Sunday was spent doing more shopping and sightseeing in Metz and a generally lazy day. 


One of many Gyppo beggars at the Cathedral


We set of on Monday morning leaving MR and saying our goodbyes in Metz as we will probably not be seeing them by boat for a while to come as we are on different routes and we will be going home for winter.

The journey back to Toul was a retrace of our route out and moorings along the way.

At Pont-a-Mousson we met and had drinks aboard Avalon with Helen and Phil. When we arrived at P-a-M there was a fishing match going on.  The chap I assume was the marshal started shouting and gesticulating at us.   We moored up at least 100m form the last fisherman but clearly this was not enough.  I just waved and said bonjour and like a good Britt “ I carried on mooring and kept calm”

Their DB De Volendammer leaving the next morning

The waterways are very quiet.  The only other boat we saw this day (Tuesday) was this commercial loaded to the gunwales with coils of steel wire.

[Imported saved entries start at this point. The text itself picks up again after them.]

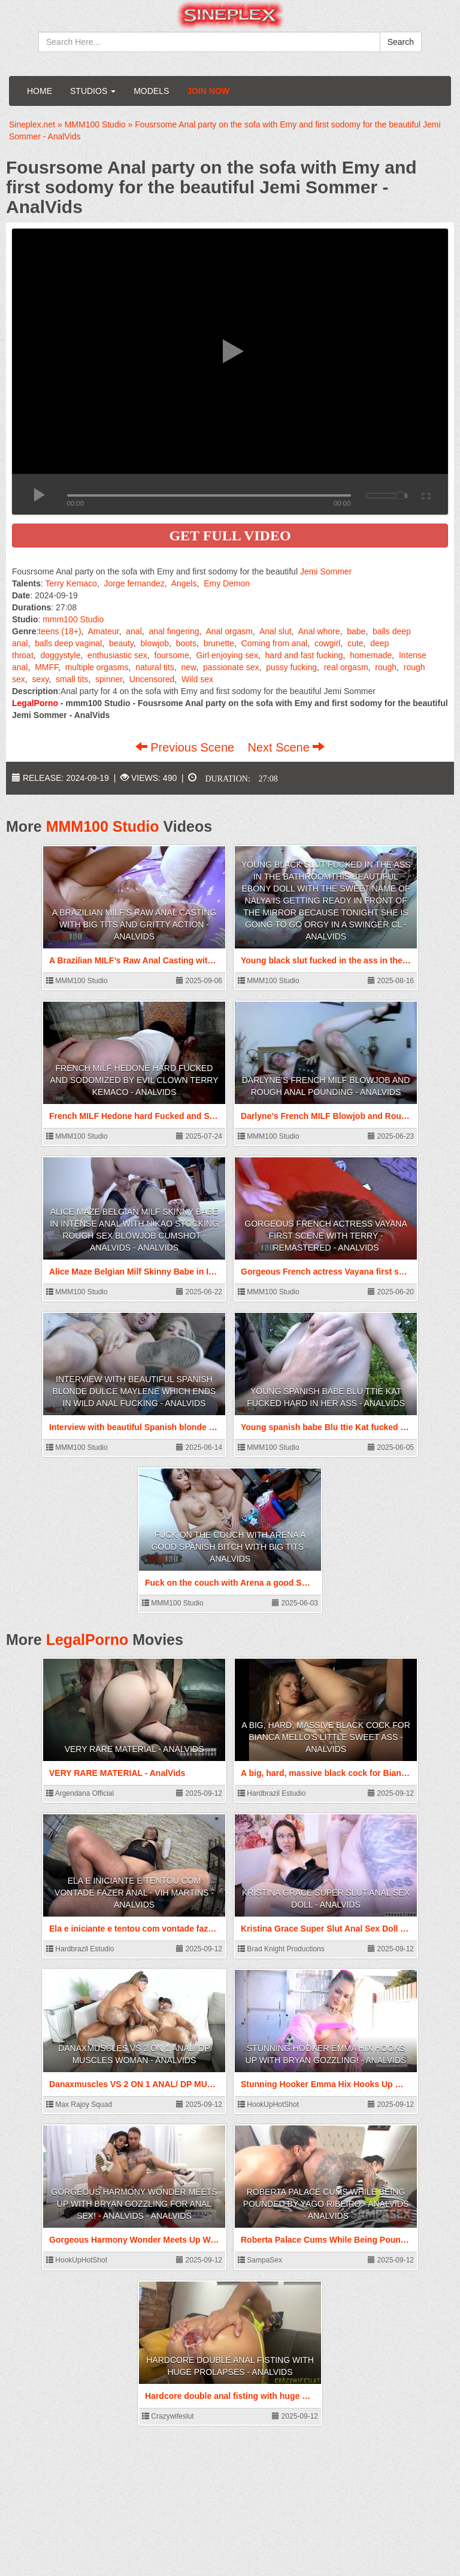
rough (386, 667)
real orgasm (346, 667)
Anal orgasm (229, 631)
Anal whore (319, 631)
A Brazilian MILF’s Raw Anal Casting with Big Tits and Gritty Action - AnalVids (134, 924)
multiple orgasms (97, 667)
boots (186, 643)
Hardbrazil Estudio (271, 1793)
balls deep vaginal (68, 643)
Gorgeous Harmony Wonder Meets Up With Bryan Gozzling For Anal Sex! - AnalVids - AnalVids (134, 2204)
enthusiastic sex (117, 655)
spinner (108, 679)
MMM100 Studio (102, 826)
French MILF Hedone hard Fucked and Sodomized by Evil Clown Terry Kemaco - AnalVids (134, 1080)
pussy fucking (291, 667)
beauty (121, 643)
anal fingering (174, 631)
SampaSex (260, 2260)
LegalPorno (87, 1639)
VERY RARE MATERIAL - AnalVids (134, 1749)
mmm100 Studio (73, 619)
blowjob (155, 643)
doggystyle (60, 655)
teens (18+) (59, 631)
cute (355, 643)
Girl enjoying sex (227, 655)
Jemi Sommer (326, 571)
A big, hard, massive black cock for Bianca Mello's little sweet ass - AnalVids (325, 1737)
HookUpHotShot (268, 2104)
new (188, 667)
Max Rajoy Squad (79, 2104)
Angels (184, 583)
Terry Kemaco (71, 583)
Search (401, 42)
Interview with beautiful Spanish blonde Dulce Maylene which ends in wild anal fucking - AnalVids (134, 1391)
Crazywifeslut (168, 2416)
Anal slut (275, 631)
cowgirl (327, 643)
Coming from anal (274, 643)
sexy (40, 679)
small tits (72, 679)
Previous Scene (186, 747)
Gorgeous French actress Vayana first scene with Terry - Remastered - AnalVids (325, 1235)
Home (39, 91)
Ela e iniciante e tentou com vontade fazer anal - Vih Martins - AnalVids (134, 1892)
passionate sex (231, 667)
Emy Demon (227, 583)
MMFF (46, 667)
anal (133, 631)
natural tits (154, 667)
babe (356, 631)
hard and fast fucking (304, 655)
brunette (219, 643)
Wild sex (197, 679)
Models (151, 91)
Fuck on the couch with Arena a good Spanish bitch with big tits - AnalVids (229, 1547)
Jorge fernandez (134, 583)
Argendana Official (80, 1793)
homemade (371, 655)
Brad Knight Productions (281, 1949)
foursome (171, 655)
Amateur (103, 631)
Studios (93, 91)
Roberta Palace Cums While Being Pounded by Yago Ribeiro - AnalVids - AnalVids (326, 2204)
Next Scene (286, 747)
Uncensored (152, 679)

After this and all the way back to Toul we saw no other moving boats, or indeed stationary ones with people around.  It’s like having a personal waterway.

This is the exit from the Moselle to Toul & our onward route

So that was a 9 day excursion. We drove the to Metz (Ikea) a couple of weeks ago from Toul and it took less than an hour Smile.

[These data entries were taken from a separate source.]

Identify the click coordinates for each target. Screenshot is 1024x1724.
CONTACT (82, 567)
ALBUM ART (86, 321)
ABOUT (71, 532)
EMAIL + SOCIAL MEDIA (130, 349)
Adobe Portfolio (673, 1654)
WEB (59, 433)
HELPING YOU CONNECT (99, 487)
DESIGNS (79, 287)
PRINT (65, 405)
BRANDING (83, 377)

We have now done over 500 hours on Avalon of which 300 have been since we arrived at Nieupoort in mid April. A very rough calculation is that we do an average 4mph so based on that we must have done up to 1200 miles so far in Europe.

This brings me nearly up to date. Phew!  Sorry its been so long.


  1. It was well worth waiting for, thanks :)

    Shows that 'jobsworths' are not just a British anomaly... LOL

  2. He was a jobsworth. My complete argument for mooring side on was safety. Be assured had it been safe to get on and off end on we would have done. When I explained my reasons (and this is no lie) his response was "it's not my problem". As for the waste of 4 Gendarmes time, I have no idea what he said to make them come but he must have ramped it up somewhat.